Speckle-tracking echocardiography (STE) is an attractive tool for use in the assessment of ventricular function in single ventricle physiology due to its angle independence, geometry independence, and reproducibility.9, 10 It has been shown to be more sensitive in detecting changes in ventricular function in children and adults with heart disease than more conventional measures, such as ejection fraction.11-13 However, no studies investigating the clinical usefulness of STE in predicting post-TCPC outcomes in single ventricle patients have been performed. The aims of this study were to: 1) investigate the association between pre-operative measures of myocardial deformation and post-operative length of stay (LOS) after TCPC and 2) determine if these STE measures of ventricular function improve risk stratification prior to TCPC over conventional risk factors obtained during invasive cardiac catheterization.
Methods
This was a retrospective analysis of patients with single ventricle physiology who underwent TCPC at the Medical University of South Carolina from 2007-2014. In order to standardize echocardiographic analysis, patients without a clearly dominant ventricle were excluded. Pre-operative catheterization data were abstracted from the patient record. Perioperative data included those variables which were reported to the Society of Thoracic Surgeon's database (all variables listed in Table 1).
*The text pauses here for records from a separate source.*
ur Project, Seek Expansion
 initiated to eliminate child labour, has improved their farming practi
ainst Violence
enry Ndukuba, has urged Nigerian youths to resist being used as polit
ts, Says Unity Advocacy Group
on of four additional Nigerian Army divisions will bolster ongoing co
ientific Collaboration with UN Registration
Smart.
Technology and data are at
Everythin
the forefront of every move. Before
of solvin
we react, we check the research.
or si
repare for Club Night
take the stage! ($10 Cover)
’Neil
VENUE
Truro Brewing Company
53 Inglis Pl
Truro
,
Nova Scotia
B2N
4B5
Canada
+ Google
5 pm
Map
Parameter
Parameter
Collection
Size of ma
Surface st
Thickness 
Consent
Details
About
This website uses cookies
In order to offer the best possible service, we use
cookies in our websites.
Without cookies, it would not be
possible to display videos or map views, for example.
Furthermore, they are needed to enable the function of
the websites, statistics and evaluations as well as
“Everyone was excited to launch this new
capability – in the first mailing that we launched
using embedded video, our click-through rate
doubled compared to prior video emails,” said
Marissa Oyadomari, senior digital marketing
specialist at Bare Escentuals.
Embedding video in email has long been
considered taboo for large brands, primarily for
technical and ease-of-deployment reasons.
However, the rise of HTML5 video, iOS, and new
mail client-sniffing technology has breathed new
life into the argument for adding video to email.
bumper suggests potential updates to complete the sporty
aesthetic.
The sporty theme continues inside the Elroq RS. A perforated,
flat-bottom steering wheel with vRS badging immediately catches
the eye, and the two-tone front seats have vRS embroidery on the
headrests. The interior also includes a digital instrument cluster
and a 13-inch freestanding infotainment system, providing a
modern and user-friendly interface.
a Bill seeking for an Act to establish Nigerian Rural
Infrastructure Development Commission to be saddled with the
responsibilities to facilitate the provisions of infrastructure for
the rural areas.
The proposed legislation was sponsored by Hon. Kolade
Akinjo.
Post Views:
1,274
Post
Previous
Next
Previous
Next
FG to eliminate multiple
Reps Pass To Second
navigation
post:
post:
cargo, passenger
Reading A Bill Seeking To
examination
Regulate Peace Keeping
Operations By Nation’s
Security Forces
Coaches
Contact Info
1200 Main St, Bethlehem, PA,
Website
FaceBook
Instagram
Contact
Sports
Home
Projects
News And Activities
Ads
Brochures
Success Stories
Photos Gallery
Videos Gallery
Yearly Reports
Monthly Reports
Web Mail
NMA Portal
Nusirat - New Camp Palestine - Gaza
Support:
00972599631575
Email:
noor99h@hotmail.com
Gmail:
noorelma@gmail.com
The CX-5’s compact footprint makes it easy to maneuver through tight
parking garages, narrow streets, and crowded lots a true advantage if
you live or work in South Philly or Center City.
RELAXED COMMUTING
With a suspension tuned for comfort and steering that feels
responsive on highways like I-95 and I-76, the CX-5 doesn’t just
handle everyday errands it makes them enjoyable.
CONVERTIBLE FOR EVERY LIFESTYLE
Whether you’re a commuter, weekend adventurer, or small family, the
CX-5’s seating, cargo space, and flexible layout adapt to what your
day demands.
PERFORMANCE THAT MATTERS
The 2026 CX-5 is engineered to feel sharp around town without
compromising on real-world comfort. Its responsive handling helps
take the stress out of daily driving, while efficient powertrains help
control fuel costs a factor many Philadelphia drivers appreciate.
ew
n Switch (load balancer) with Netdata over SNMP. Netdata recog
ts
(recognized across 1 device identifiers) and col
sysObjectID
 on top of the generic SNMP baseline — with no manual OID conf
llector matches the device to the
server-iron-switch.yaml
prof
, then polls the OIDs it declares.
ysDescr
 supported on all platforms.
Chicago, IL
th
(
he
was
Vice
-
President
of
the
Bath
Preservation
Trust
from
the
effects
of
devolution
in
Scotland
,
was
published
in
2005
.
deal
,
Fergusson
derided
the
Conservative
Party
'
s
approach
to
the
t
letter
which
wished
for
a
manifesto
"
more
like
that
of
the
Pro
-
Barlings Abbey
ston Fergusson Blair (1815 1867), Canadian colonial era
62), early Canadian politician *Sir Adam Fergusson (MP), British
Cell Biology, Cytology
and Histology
The primary outcome was post-operative LOS > 14 days which represented the top quartile. This study was reviewed and approved by the Medical University of South Carolina's Institutional Review Board.
Table 1.
Demographic, echocardiographic, catheterization, and perioperative data in single ventricle patients with length of stay ≤ 14 days vs. > 14 days
| LOS ≤ 14 days (n = 102) | LOS > 14 days (n = 33) | p-value | |
|---|---|---|---|
| Age (years) | 4.0 (3.2, 4.6) | 4.5 (3.6, 5.7) | 0.08 |
| Male, n (%) | 56 (55%) | 21 (63%) | 0.51 |
| Height (cm) | 98 (94, 103) | 101 (94, 110) | 0.23 |
| Weight (kg) | 15.0 (14.1, 16.2) | 15.2 (13.5, 16.8) | 0.98 |
| SBP (mm Hg) | 89 ± 13 | 82 ± 10 | 0.01 |
| DBP (mm Hg) | 45 (40, 50) | 42 (40, 47) | 0.49 |
| CPB time (minutes) | 109 (91, 142) | 118 (96, 151) | 0.61 |
| End diastolic pressure (mm Hg) | 7 (6, 9) | 8 (7, 9) | 0.03 |
| Transpulmonary gradient (mm Hg) | 4 (3, 5) | 4 (4, 6) | 0.41 |
| Rp (Wood units) | 1.6 (1.2, 2.0) | 2.0 (1.4, 2.3) | 0.07 |
| A-V O2 saturation difference (%) | 17 (14, 20) | 17 (15, 21) | 0.49 |
| Right ventricular dominance, n (%) | 60 (59%) | 23 (70%) | 0.28 |
| Presence of aorto-pulmonary collaterals, n (%) | 0.80 | ||
| None | 22 (21%) | 5 (15%) | |
| Small | 66 (65%) | 23 (70%) | |
| Large, coiled | 14 (14%) | 5 (15%) | |
| Atrioventricular valve regurgitation grade, n (%) | 0.04 | ||
| None - Trivial | 18 (17%) | 1 (3%) | |
| Mild | 75 (74%) | 25 (76%) | |
| Moderate | 8 (8%) | 6 (18%) | |
| Severe | 1 (1%) | 1 (3%) | |
| Fractional area change (%) | 24.1 (18.4, 31.1) | 22.1 (14.6, 29.4) | 0.28 |
| SAPSE (cm) | 0.60 (0.40, 0.80) | 0.60 (0.43, 0.78) | 0.89 |
| Ejection Fraction (%) | 43.4 ± 7.7 | 41.1 ± 10.6 | 0.18 |
| Longitudinal strain (%) | −15.4 ± 3.2 | −14.7 ± 4.4 | 0.97 |
| Longitudinal strain rate (s−1) | −1.08 (−1.24, −0.90) | −1.07 (−1.30, −0.75) | 0.78 |
| Longitudinal EDSR (s−1) | 1.21 (1.01, 1.45) | 1.17 (0.89, 1.49) | 0.50 |
| Circumferential strain (%) | −13.8 (−16.3, −11.4) | −11.9 (−14.7, −9.8) | 0.04 |
| Circumferential strain rate (s−1) | −1.05 (−1.27, −0.89) | −0.97 (−1.14, −0.61) | 0.02 |
| Circumferential EDSR (s−1) | 1.06 (0.84, 1.29) | 0.72 (0.65, 1.21) | 0.05 |
Results reported as mean ± standard deviation or median (interquartile range). A-V = arteriovenous, CBP = cardiopulmonary bypass, DBP = diastolic blood pressure, EDSR = early diastolic strain rate, LOS = length of stay, Rp = pulmonary vascular resistance, SAPSE = single ventricle atrioventricular valve systolic plane excursion, SBP = systolic blood pressure.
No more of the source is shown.